It could be a tactical approach that involves replacing existing technology with a newer, better technology or about adding new capabilities to support new use cases. Or it could be a more strategic initiative that involves moving to the cloud or outsourcing to managed services.

Regardless, getting the best return from a modernization effort requires avoiding some common pitfalls. But let’s start with some of the major potential benefits of modernization.

Despite the benefits of modernization, wholesale changes such as a complete “lift and shift” to the cloud may not always be a winning strategy. You need measurement and analysis of the current and future state of your environment to help you make informed data modernization decisions and avoid these common issues faced by modern enterprises.

Watch Out for these Modernization “Gotchas”

From planning to implementation and post-implementation management, here are eight modernization “gotchas” to be aware of on your modernization journey.

Planning

1. Giving Up Too Much Control

Outsourcing infrastructure can present tradeoffs in terms of performance, capabilities, security, cost, and other aspects that may be more easily controlled in an on-premises environment.

Loss of control is a major reason why many organizations opt for a hybrid model rather than moving all applications, workloads, and data sources to the cloud.

What’s more, for large, consistent workloads, the economics of an on-premises environment can outweigh the benefits of the cloud.

2. New tech, same problems

Moving to a new home is a great opportunity to clean out the clutter in your garage, attic, and basement. The same is true for modernizing your data environment.

There’s a real cost (and risk) of retaining unused and redundant data, workloads, and pipelines.

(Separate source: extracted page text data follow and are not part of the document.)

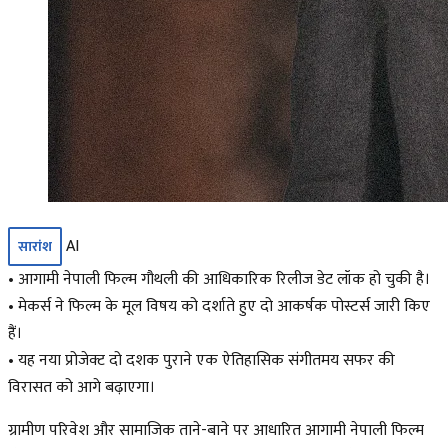
AI
सारांश
• आगामी नेपाली फिल्म गौथली की आधिकारिक रिलीज डेट लॉक हो चुकी है।
• मेकर्स ने फिल्म के मूल विषय को दर्शाते हुए दो आकर्षक पोस्टर्स जारी किए
हैं।
• यह नया प्रोजेक्ट दो दशक पुराने एक ऐतिहासिक संगीतमय सफर की
विरासत को आगे बढ़ाएगा।
ग्रामीण परिवेश और सामाजिक ताने-बाने पर आधारित आगामी नेपाली फिल्म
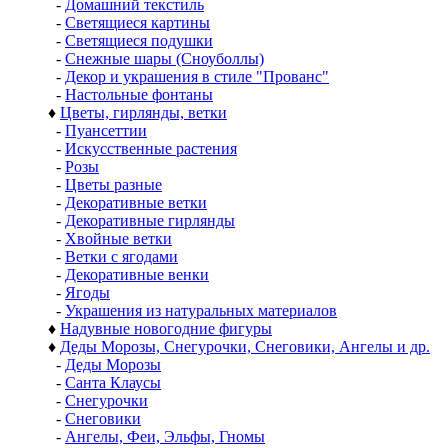
-
Домашний текстиль
-
Светящиеся картины
-
Светящиеся подушки
-
Снежные шары (Сноуболлы)
-
Декор и украшения в стиле "Прованс"
-
Настольные фонтаны
♦
Цветы, гирлянды, ветки
-
Пуансеттии
-
Искусственные растения
-
Розы
-
Цветы разные
-
Декоративные ветки
-
Декоративные гирлянды
-
Хвойные ветки
-
Ветки с ягодами
-
Декоративные венки
-
Ягоды
-
Украшения из натуральных материалов
♦
Надувные новогодние фигуры
♦
Деды Морозы, Снегурочки, Снеговики, Ангелы и др.
-
Деды Морозы
-
Санта Клаусы
-
Снегурочки
-
Снеговики
-
Ангелы, Феи, Эльфы, Гномы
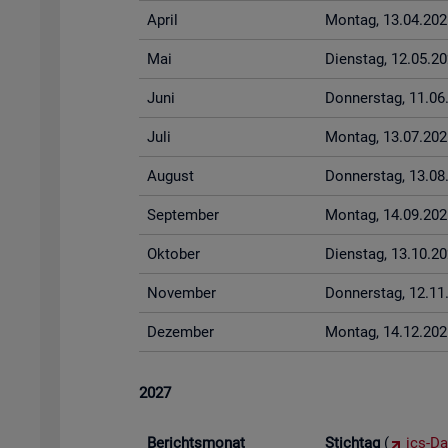
April
Mon­tag, 13.04.202
Mai
Diens­tag, 12.05.2
Juni
Don­ners­tag, 11.0
Juli
Mon­tag, 13.07.202
Au­gust
Don­ners­tag, 13.0
Sep­tem­ber
Mon­tag, 14.09.202
Ok­to­ber
Diens­tag, 13.10.2
No­vem­ber
Don­ners­tag, 12.1
De­zem­ber
Mon­tag, 14.12.202
2027
Be­richts­mo­nat
Stich­tag
(
ics-Da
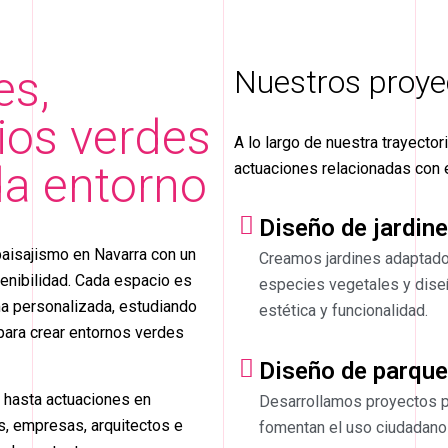
es,
Nuestros proye
ios verdes
A lo largo de nuestra trayecto
a entorno
actuaciones relacionadas con 
Diseño de jardin
aisajismo en Navarra con un
Creamos jardines adaptado
enibilidad. Cada espacio es
especies vegetales y dise
a personalizada, estudiando
estética y funcionalidad.
para crear entornos verdes
Diseño de parqu
s hasta actuaciones en
Desarrollamos proyectos p
s, empresas, arquitectos e
fomentan el uso ciudadano 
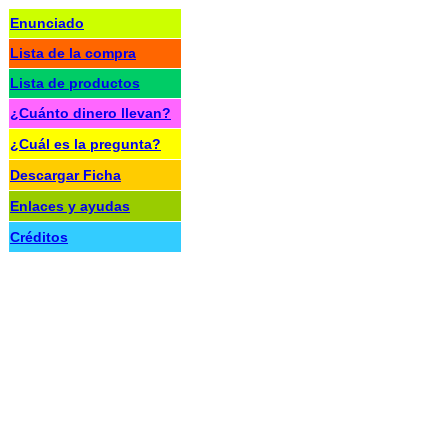
Enunciado
Lista de la compra
Lista de productos
¿Cuánto dinero llevan?
¿Cuál es la pregunta?
Descargar Ficha
Enlaces y ayudas
Créditos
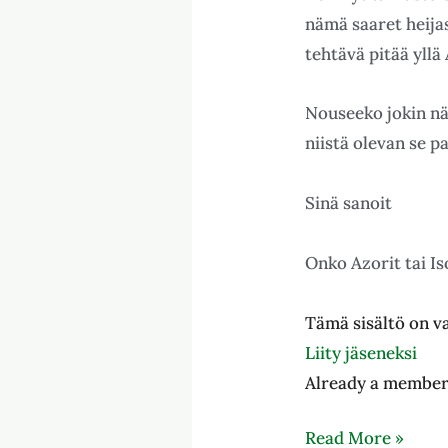
nämä saaret heijas
tehtävä pitää yllä
Nouseeko jokin näi
niistä olevan se p
Sinä sanoit
Onko Azorit tai Is
Tämä sisältö on va
Liity jäseneksi
Already a membe
Read More »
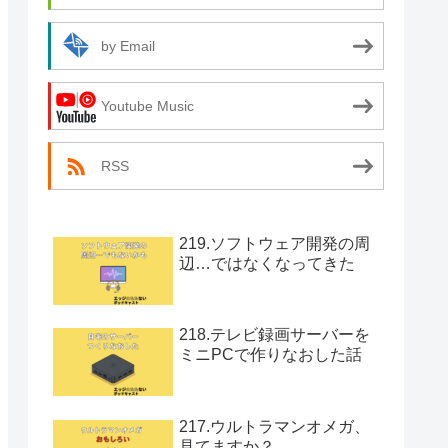
by Email
Youtube Music
RSS
219.ソフトウェア開発の周
辺…ではなくなってきた
218.テレビ録画サーバーを
ミニPCで作りなおした話
217.ウルトラマンオメガ、
見てますか？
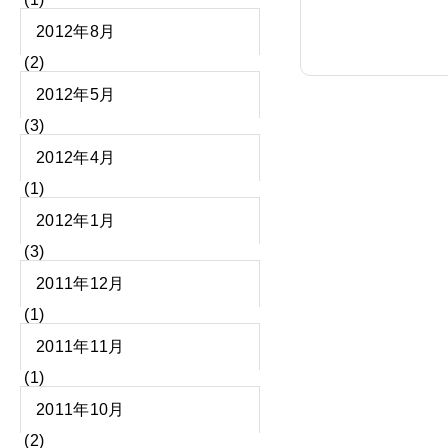
2012年8月
(2)
2012年5月
(3)
2012年4月
(1)
2012年1月
(3)
2011年12月
(1)
2011年11月
(1)
2011年10月
(2)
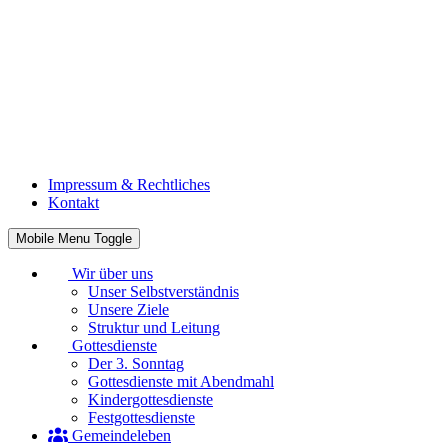
Impressum & Rechtliches
Kontakt
Mobile Menu Toggle
Wir über uns
Unser Selbstverständnis
Unsere Ziele
Struktur und Leitung
Gottesdienste
Der 3. Sonntag
Gottesdienste mit Abendmahl
Kindergottesdienste
Festgottesdienste
Gemeindeleben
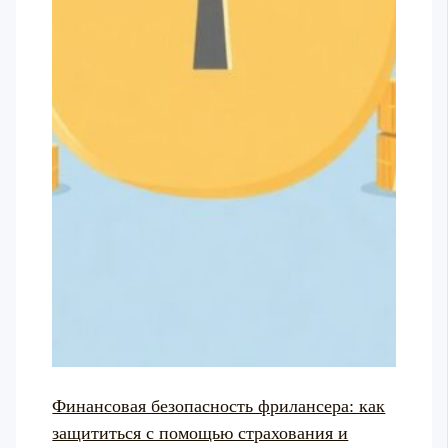
Финансовая безопасность фрилансера: как
защититься с помощью страхования и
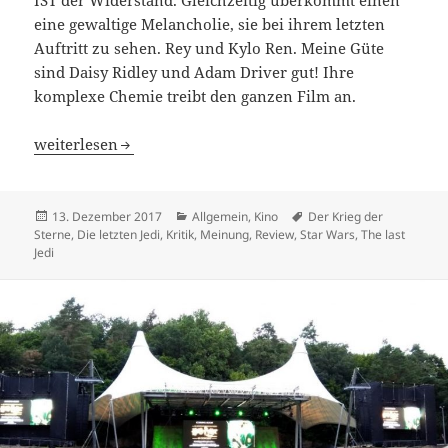
IST der Widerstand. Gleichzeitig überkommt einen
eine gewaltige Melancholie, sie bei ihrem letzten
Auftritt zu sehen. Rey und Kylo Ren. Meine Güte
sind Daisy Ridley und Adam Driver gut! Ihre
komplexe Chemie treibt den ganzen Film an.
Star Wars: Die letzten Jedi
weiterlesen
Veröffentlicht
Kategorien
Schlagwörter
13. Dezember 2017
Allgemein
,
Kino
Der Krieg der
am
Sterne
,
Die letzten Jedi
,
Kritik
,
Meinung
,
Review
,
Star Wars
,
The last
Jedi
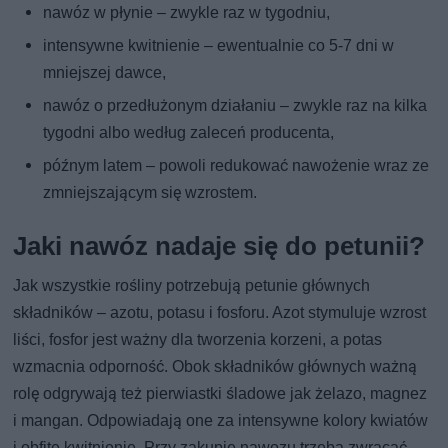
nawóz w płynie – zwykle raz w tygodniu,
intensywne kwitnienie – ewentualnie co 5-7 dni w
mniejszej dawce,
nawóz o przedłużonym działaniu – zwykle raz na kilka
tygodni albo według zaleceń producenta,
późnym latem – powoli redukować nawożenie wraz ze
zmniejszającym się wzrostem.
Jaki nawóz nadaje się do petunii?
Jak wszystkie rośliny potrzebują petunie głównych
składników – azotu, potasu i fosforu. Azot stymuluje wzrost
liści, fosfor jest ważny dla tworzenia korzeni, a potas
wzmacnia odporność. Obok składników głównych ważną
rolę odgrywają też pierwiastki śladowe jak żelazo, magnez
i mangan. Odpowiadają one za intensywne kolory kwiatów
i obfite kwitnienie. Przy zakupie nawozu trzeba zwracać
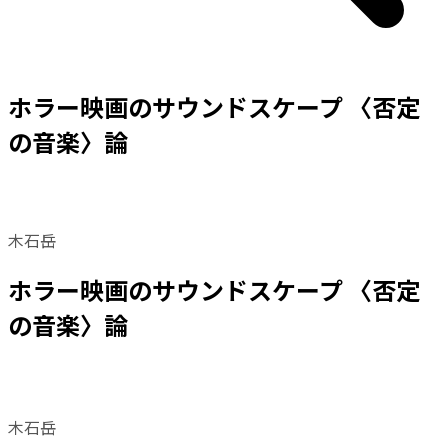
ホラー映画のサウンドスケープ 〈否定
の音楽〉論
木石岳
ホラー映画のサウンドスケープ 〈否定
の音楽〉論
木石岳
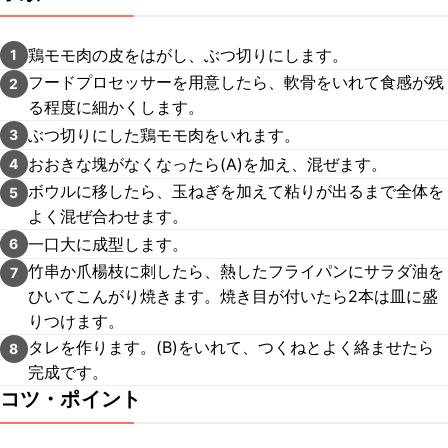
鶏モモ肉の皮をはがし、ぶつ切りにします。
1
フードプロセッサーを用意したら、軟骨をいれて食感が残
2
る程度に細かくします。
ぶつ切りにした鶏モモ肉をいれます。
3
おおきな塊がなくなったら(A)を加え、混ぜます。
4
ボウルに移したら、玉ねぎを加えて粘りが出るまで全体を
5
よく混ぜ合わせます。
一口大に成型します。
6
竹串か爪楊枝に刺したら、熱したフライパンにサラダ油を
7
ひいてこんがり焼きます。焼き目が付いたら2本は皿に盛
りつけます。
タレを作ります。(B)をいれて、つくねとよく絡ませたら
8
完成です。
コツ・ポイント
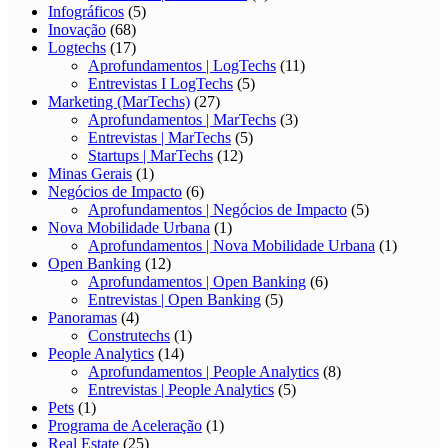
Infográficos
(5)
Inovação
(68)
Logtechs
(17)
Aprofundamentos | LogTechs
(11)
Entrevistas I LogTechs
(5)
Marketing (MarTechs)
(27)
Aprofundamentos | MarTechs
(3)
Entrevistas | MarTechs
(5)
Startups | MarTechs
(12)
Minas Gerais
(1)
Negócios de Impacto
(6)
Aprofundamentos | Negócios de Impacto
(5)
Nova Mobilidade Urbana
(1)
Aprofundamentos | Nova Mobilidade Urbana
(1)
Open Banking
(12)
Aprofundamentos | Open Banking
(6)
Entrevistas | Open Banking
(5)
Panoramas
(4)
Construtechs
(1)
People Analytics
(14)
Aprofundamentos | People Analytics
(8)
Entrevistas | People Analytics
(5)
Pets
(1)
Programa de Aceleração
(1)
Real Estate
(25)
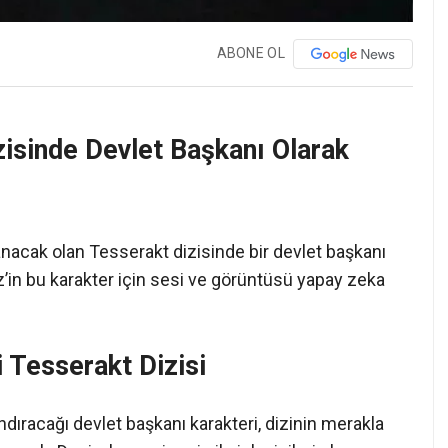
ABONE OL
isinde Devlet Başkanı Olarak
nacak olan Tesserakt dizisinde bir devlet başkanı
iz’in bu karakter için sesi ve görüntüsü yapay zeka
i Tesserakt Dizisi
dıracağı devlet başkanı karakteri, dizinin merakla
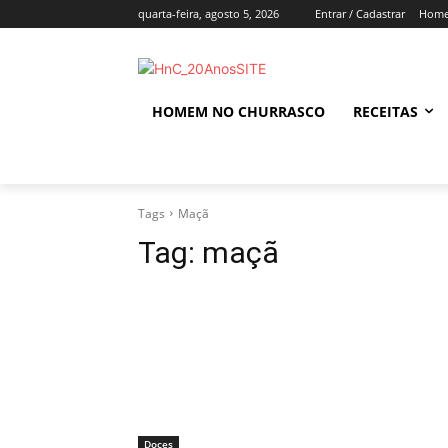
quarta-feira, agosto 5, 2026
Entrar / Cadastrar
Home
HOMEM NO CHURRASCO
RECEITAS
Tags
Maçã
Tag:
maçã
Doces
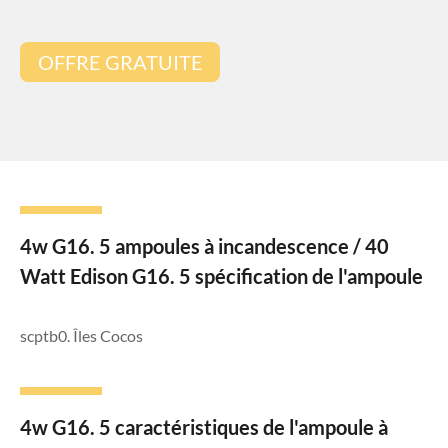
OFFRE GRATUITE
4w G16. 5 ampoules à incandescence / 40
Watt Edison G16. 5 spécification de l'ampoule
scptb0. Îles Cocos
4w G16. 5 caractéristiques de l'ampoule à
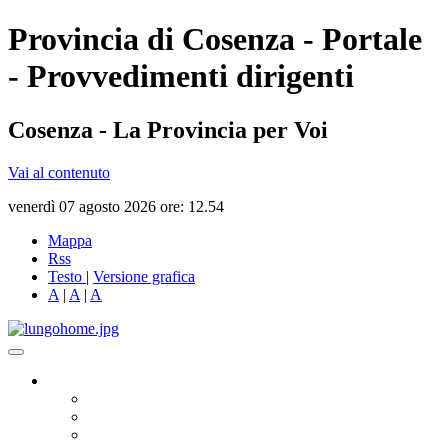
Provincia di Cosenza - Portale
- Provvedimenti dirigenti
Cosenza - La Provincia per Voi
Vai al contenuto
venerdì 07 agosto 2026 ore: 12.54
Mappa
Rss
Testo
|
Versione grafica
A
|
A
|
A
Governo
Presidente
Consiglio Provinciale
Consiglieri Delegati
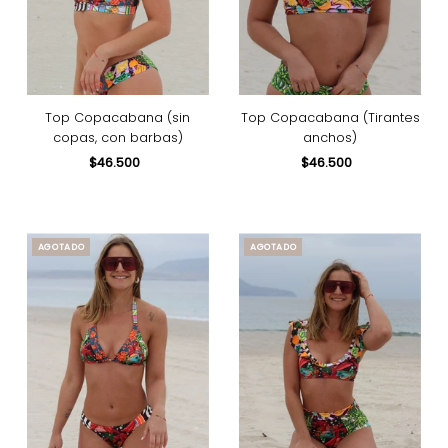
Top Copacabana (sin
Top Copacabana (Tirantes
copas, con barbas)
anchos)
$46.500
Precio
$46.500
Precio
normal
normal
AGOTADO
AGOTADO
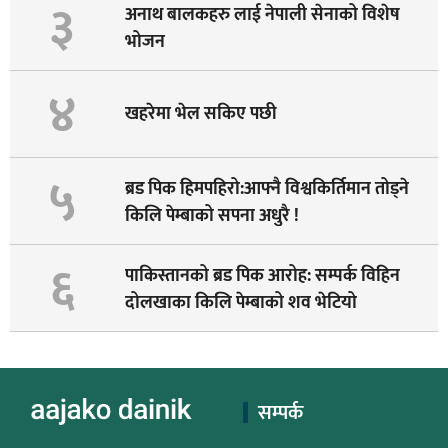
३
अनाथ बालकहरु लाई नेपाली सेनाको विशेष
भोजन
४
खहरेमा भेल सकिए पछी
५
ब्रड पिक हिमपहिरो:आफ्नै विश्वकिर्तिमान तोड्ने
किलि पेम्बाको सपना अधुरै !
६
पाकिस्तानको ब्रड पिक आरोह‌‌: सम्पर्क विहिन
दोलखाका किलि पेम्बाको शव भेटियो
सम्पर्क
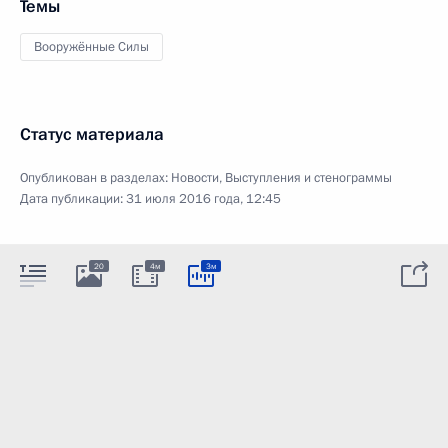
Темы
Вооружённые Силы
Статус материала
Опубликован в разделах:
Новости
,
Выступления и стенограммы
Дата публикации:
31 июля 2016 года, 12:45
20
4м
3м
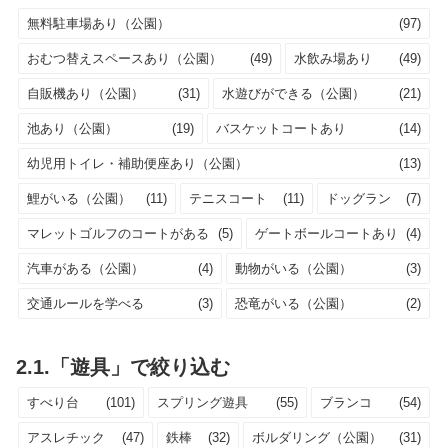
無料駐車場あり（公園）
(97)
おむつ替えスペースあり（公園）
(49)
水飲み場あり
(49)
自販機あり（公園）
(31)
水遊びができる（公園）
(21)
池あり（公園）
(19)
バスケットコートあり
(14)
幼児用トイレ・補助便座あり（公園）
(13)
鯉がいる（公園）
(11)
テニスコート
(11)
ドッグラン
(7)
マレットゴルフのコートがある
(5)
ゲートボールコートあり
(4)
汽車がある（公園）
(4)
動物がいる（公園）
(3)
交通ルールを学べる
(3)
恐竜がいる（公園）
(2)
2.1.「遊具」で絞り込む
すべり台
(101)
スプリング遊具
(55)
ブランコ
(54)
アスレチック
(47)
鉄棒
(32)
ボルダリング（公園）
(31)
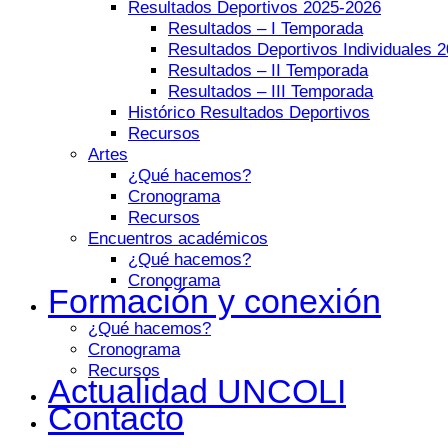
Resultados Deportivos 2025-2026
Resultados – I Temporada
Resultados Deportivos Individuales 
Resultados – II Temporada
Resultados – III Temporada
Histórico Resultados Deportivos
Recursos
Artes
¿Qué hacemos?
Cronograma
Recursos
Encuentros académicos
¿Qué hacemos?
Cronograma
Formación y conexión
¿Qué hacemos?
Cronograma
Recursos
Actualidad UNCOLI
Contacto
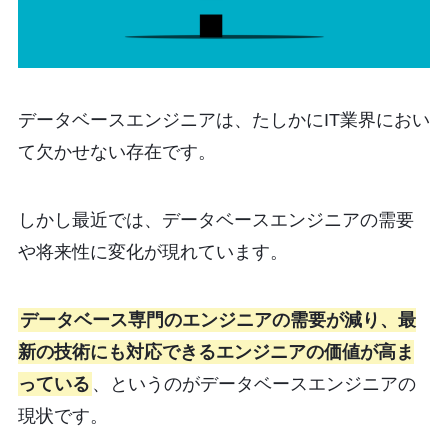
データベースエンジニアは、たしかにIT業界におい
て欠かせない存在です。
しかし最近では、データベースエンジニアの需要
や将来性に変化が現れています。
データベース専門のエンジニアの需要が減り、最
新の技術にも対応できるエンジニアの価値が高ま
っている
、というのがデータベースエンジニアの
現状です。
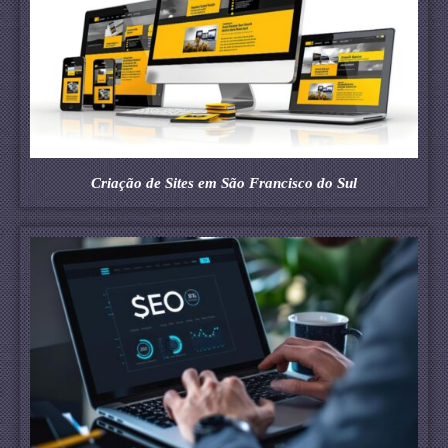
Criação de Sites em São Francisco do Sul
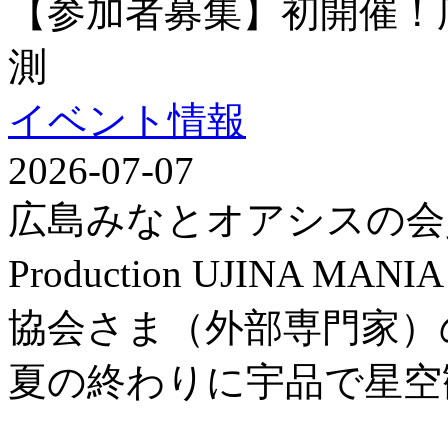
【参加者募集】初開催！
測
イベント情報
2026-07-07
広島みなとオアシスの会
Production UJINA
協会さま（外部専門家）
夏の終わりに宇品で星空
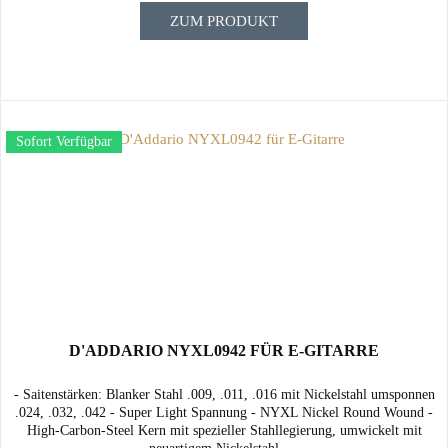
ZUM PRODUKT
Sofort Verfügbar
D'ADDARIO NYXL0942 FÜR E-GITARRE
- Saitenstärken: Blanker Stahl .009, .011, .016 mit Nickelstahl umsponnen
.024, .032, .042 - Super Light Spannung - NYXL Nickel Round Wound -
High-Carbon-Steel Kern mit spezieller Stahllegierung, umwickelt mit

Consider decluttering and consolidating your data environment as part of your modernization effort.

3. Migration Costs

A lift-and-shift approach can make migration easier but might not take advantage of the benefits of the new technology or environment. Refactoring or re-architecting solutions can provide bigger benefits, including lowering production costs and improving performance.

Yet these engineering efforts bring additional cost and risk. In many cases, neither option will yield a return on investment, in which case, precious time and resources should be spent elsewhere.

4. Tech Sprawl

Cloud marketplaces can make a creative engineer feel like a kid in a candy store with a vast array of capabilities at their fingertips. Leveraging new technology can be necessary to support innovation for your business. The downside is this can also lead to tech sprawl that’s difficult to oversee, manage, and budget for — especially in a multi-cloud environment.

Risk increases from dependency on additional technology, additional skill sets, and greater complexity overall.

Implementation

5. Data Migration Risks

Many aspects of data can get “lost in translation” as it gets migrated from one technology or environment to another. For example, moving data from a data warehouse to a data lake can provide flexibility on the one hand but a lack of control on the other.

That’s why data reconciliation — ensuring data arrives as expected — should be a key component for any modernization strategy. Of course these sorts of checks and balances are becoming ever more important post-migration as data becomes increasingly distributed and accessed on-demand and in real-time.

6. The Data Swamp

Siloed data in the cloud is still siloed data — it’s distributed and is only usable if identifiable. Migrating a data swamp from on-prem to the cloud doesn’t solve much. In fact, doing so might actually increase confusion and cost.

Data was hard enough to find before, and now it has moved. To maximize the impact of your data, you need to make it easy to find, explore, and validate.

Post-Implementation

7. The Meter is Running

Limitless scalability sounds great — until someone forgets to turn off a service that’s no longer needed. It can also be quite easy to generate workloads that scale out of control. Failing to implement the right monitoring and alerts could lead to a massive cloud bill.

Insight into how and why resources are consumed and how to improve workload efficiency can improve the price / performance ratio. Multiplied across all of your workloads and use cases, it’s easy to see why data observability has become such a hot topic for budget owners.

8. Cost vs. Benefit

In theory, accurately assigning compute and storage utilization costs to individual business processes should be easier with cloud technology that is metered. Unfortunately, that’s typically not how the billing works, which makes internal chargebacks much more complex than they should be.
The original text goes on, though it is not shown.